Pembroke nodded, but her eyes drifted elsewhere. It wasn’t the first time Gavin had tried to be helpful by tossing out career advice Pembroke would likely never bother to take. Gavin certainly wasn’t rolling in it, even before his parents had cut him off, but Brielle suspected financ
es would prove a huge obstacle to Pembroke pursuing any further degrees. If she was even interested in the medical field at all. Brielle realized she wasn’t really sure. She didn’t talk much to Pembroke outside of social media, and those conversations were usually reserved for gushing about the latest The Walking Dead or superhero movie with her.

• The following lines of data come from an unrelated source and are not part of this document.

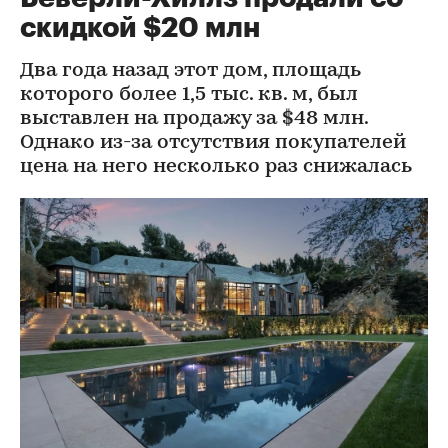
скидкой $20 млн
Два года назад этот дом, площадь
которого более 1,5 тыс. кв. м, был
выставлен на продажу за $48 млн.
Однако из-за отсутствия покупателей
цена на него несколько раз снижалась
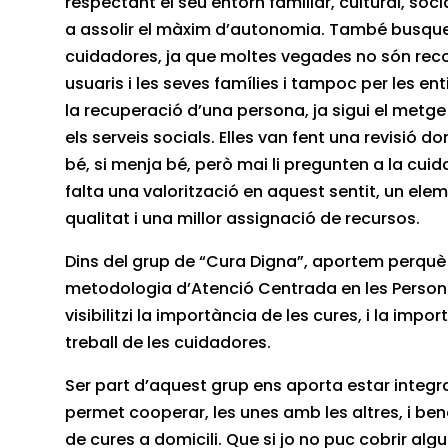
respectant el seu entorn familiar, cultural, soc
a assolir el màxim d’autonomia. També busque
cuidadores, ja que moltes vegades no són reco
usuaris i les seves famílies i tampoc per les e
la recuperació d’una persona, ja sigui el metge
els serveis socials. Elles van fent una revisió d
bé, si menja bé, però mai li pregunten a la cui
falta una valorització en aquest sentit, un ele
qualitat i una millor assignació de recursos.
Dins del grup de “Cura Digna”, aportem perquè 
metodologia d’Atenció Centrada en les Person
visibilitzi la importància de les cures, i la impo
treball de les cuidadores.
Ser part d’aquest grup ens aporta estar integ
permet cooperar, les unes amb les altres, i ben
de cures a domicili. Que si jo no puc cobrir alg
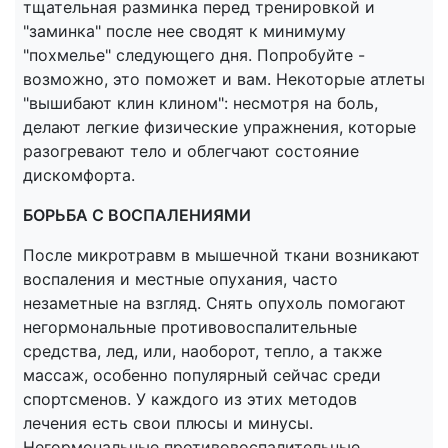
тщательная разминка перед тренировкой и
"заминка" после нее сводят к минимуму
"похмелье" следующего дня. Попробуйте -
возможно, это поможет и вам. Некоторые атлеты
"вышибают клин клином": несмотря на боль,
делают легкие физические упражнения, которые
разогревают тело и облегчают состояние
дискомфорта.
БОРЬБА С ВОСПАЛЕНИЯМИ
После микротравм в мышечной ткани возникают
воспаления и местные опухания, часто
незаметные на взгляд. Снять опухоль помогают
негормональные противовоспалительные
средства, лед, или, наоборот, тепло, а также
массаж, особенно популярный сейчас среди
спортсменов. У каждого из этих методов
лечения есть свои плюсы и минусы.
Негормональные противовоспалительные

“Well, good luck with whatever you decide,” said Lilac, and Brielle was certain Lilac really couldn’t care less about Pembroke’s situation. Her eyes were glossing over and her expression was faraway, like she could smell the ocean air and feel the sand beneath her toes already.
Brielle shook her head. Lilac doing an about-face at this point in time was shocking, but it was so Lilac.
“Uh-oh, trouble at 3:00,” said Gavin. “Bri, isn’t it about time you see if your mom’s made it here yet?”
“Is it 3:00 already?” asked Lilac dreamily. “I thought all our parents weren’t coming until after dinner anyway.”
Brielle turned to look in the direction Gavin indicated. Oh. That kind of 3:00. That kind of trouble. Brielle bolted upright and gathered her utensils and napkins hastily atop her tray. “Right. Thanks for the heads-up. See you guys tomorrow!” She turned around, ready to put her blinders on, but Daniel managed to meet her halfway to the dishwashing station, where she attempted to deposit her tray.
“Hey! Elle! Congrats.”
It was hard to act like a bitch to someone when they were dripping with pleasantness.
A chill coursed through Brielle’s body and she settled for dropping the tray on the counter a little too loudly. “Thanks,” she mumbled, turning around and staring at Daniel’s faded Hershey’s Chocolate T-shirt. “And it’s ‘Brielle’ or ‘Bri,’ not ‘Elle.’”
“You’ll always be ‘Elle’ to me.” Daniel did this annoying thing where he clutched both hands together over his heart and his voice took on an exaggeratedly dramatic tone, like it was all a big joke. Everything was a big joke with him. “Elle, my belle, my sweet little spicy pepper.”